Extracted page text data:
■ ■ ■ ■
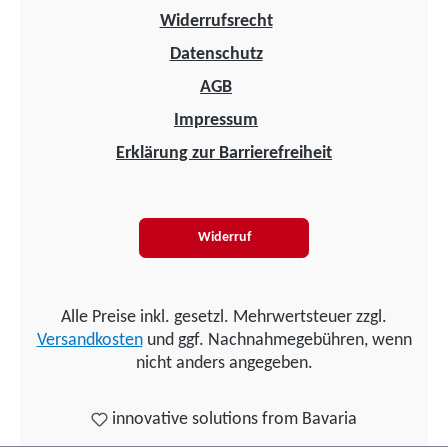
Widerrufsrecht
Datenschutz
AGB
Impressum
Erklärung zur Barrierefreiheit
Widerruf
Alle Preise inkl. gesetzl. Mehrwertsteuer zzgl.
Versandkosten
und ggf. Nachnahmegebühren, wenn
nicht anders angegeben.
innovative solutions from Bavaria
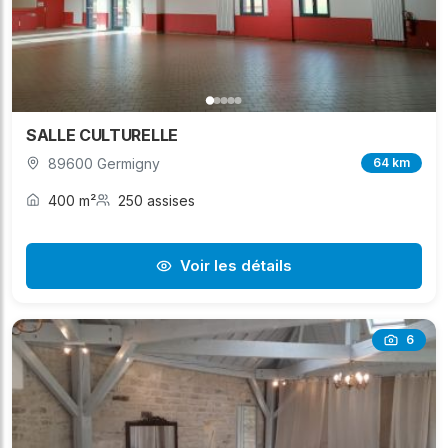
SALLE CULTURELLE
89600 Germigny
64 km
400 m²
250 assises
Voir les détails
6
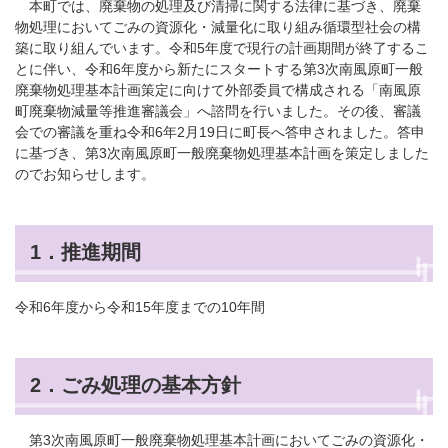
本町では、廃棄物の処理及び清掃に関する法律に基づき、廃棄
物処理においてごみの資源化・減量化に取り組み循環型社会の構
築に取り組んでいます。令和5年度で現行の計画期間が終了するこ
とに伴い、令和6年度から新たにスタートする第3次南風原町一般
廃棄物処理基本計画策定に向けて外部委員で構成される「南風原
町廃棄物減量等推進審議会」へ諮問を行いました。その後、審議
会での審議を重ね令和6年2月19日に町長へ答申されました。答申
に基づき、第3次南風原町一般廃棄物処理基本計画を策定しました
のでお知らせします。
1．推進期間
令和6年度から令和15年度までの10年間
2．ごみ処理の基本方針
第3次南風原町一般廃棄物処理基本計画においてごみの資源化・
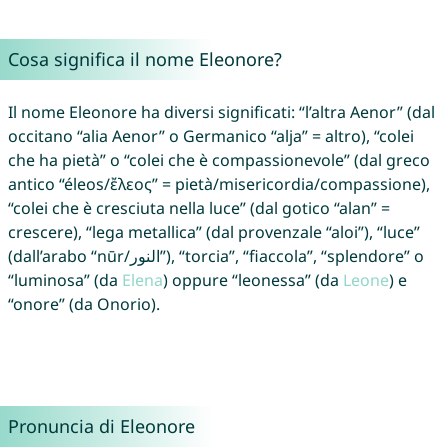
Cosa significa il nome Eleonore?
Il nome Eleonore ha diversi significati: “l’altra Aenor” (dal
occitano “alia Aenor” o Germanico “alja” = altro), “colei
che ha pietà” o “colei che è compassionevole” (dal greco
antico “éleos/ἔλεος” = pietà/misericordia/compassione),
“colei che è cresciuta nella luce” (dal gotico “alan” =
crescere), “lega metallica” (dal provenzale “aloi”), “luce”
(dall’arabo “nūr/النور‎”), “torcia”, “fiaccola”, “splendore” o
“luminosa” (da
Elena
) oppure “leonessa” (da
Leone
) e
“onore” (da Onorio).
Pronuncia di Eleonore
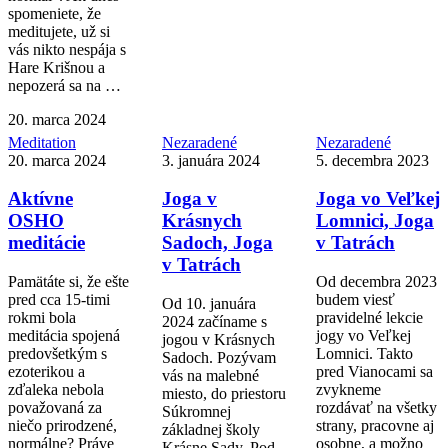
spomeniete, že
meditujete, už si
vás nikto nespája s
Hare Krišnou a
nepozerá sa na …
20. marca 2024
Meditation
Nezaradené
Nezaradené
20. marca 2024
3. januára 2024
5. decembra 2023
Aktívne
Joga v
Joga vo Veľkej
OSHO
Krásnych
Lomnici, Joga
meditácie
Sadoch, Joga
v Tatrách
v Tatrách
Pamätáte si, že ešte
Od decembra 2023
pred cca 15-timi
budem viesť
Od 10. januára
rokmi bola
pravidelné lekcie
2024 začíname s
meditácia spojená
jogy vo Veľkej
jogou v Krásnych
predovšetkým s
Lomnici. Takto
Sadoch. Pozývam
ezoterikou a
pred Vianocami sa
vás na malebné
zďaleka nebola
zvykneme
miesto, do priestoru
považovaná za
rozdávať na všetky
Súkromnej
niečo prirodzené,
strany, pracovne aj
základnej školy
normálne? Práve
osobne, a možno
Krásne Sady. Pod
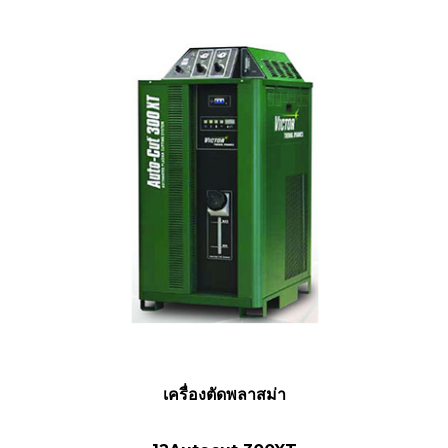
เครื่องตัดพลาสม่า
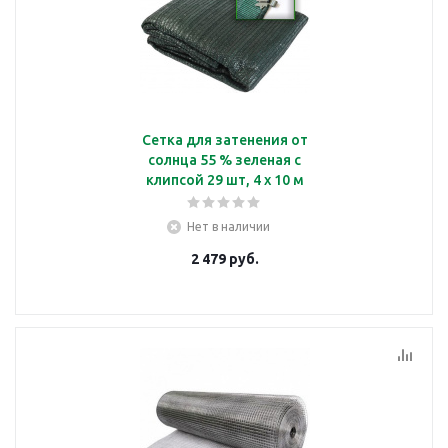
Сетка для затенения от
солнца 55 % зеленая с
клипсой 29 шт, 4 х 10 м
Нет в наличии
2 479
руб.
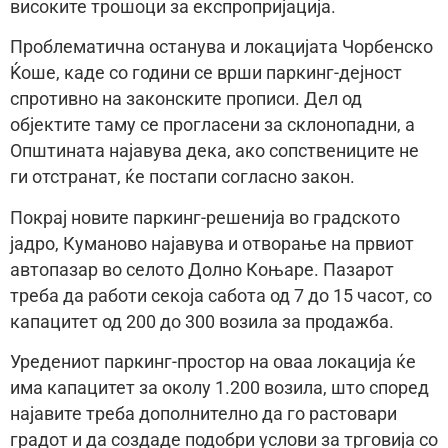
високите трошоци за експропријација.
Проблематична останува и локацијата Чорбенско
Ќоше, каде со години се врши паркинг-дејност
спротивно на законските прописи. Дел од
објектите таму се прогласени за склонопадни, а
Општината најавува дека, ако сопствениците не
ги отстранат, ќе постапи согласно закон.
Покрај новите паркинг-решенија во градското
јадро, Куманово најавува и отворање на првиот
автопазар во селото Долно Коњаре. Пазарот
треба да работи секоја сабота од 7 до 15 часот, со
капацитет од 200 до 300 возила за продажба.
Уредениот паркинг-простор на оваа локација ќе
има капацитет за околу 1.200 возила, што според
најавите треба дополнително да го растовари
градот и да создаде подобри услови за трговија со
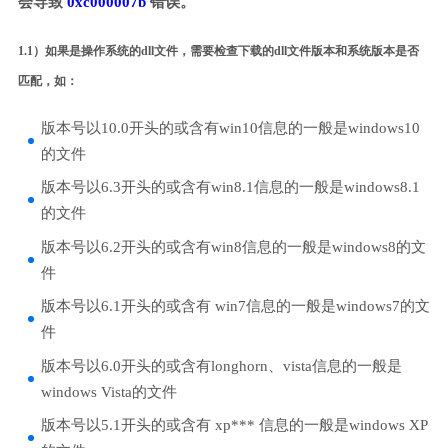
会导致
0xc000007b
错误。
1.1）如果是操作系统的dll文件，需要检查下载的dll文件版本和系统版本是否
匹配，如：
版本号以10.0开头的或含有win10信息的一般是windows10
的文件
版本号以6.3开头的或含有win8.1信息的一般是windows8.1
的文件
版本号以6.2开头的或含有win8信息的一般是windows8的文
件
版本号以6.1开头的或含有 win7信息的一般是windows7的文
件
版本号以6.0开头的或含有longhorn、vista信息的一般是
windows Vista的文件
版本号以5.1开头的或含有 xp*** 信息的一般是windows XP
■ ■ ■ ■
Exercise: Pick out all lines from the data above in which the word "возила" appears.

Response box:
капацитет од 200 до 300 возила за продажба.
има капацитет за околу 1.200 возила, што според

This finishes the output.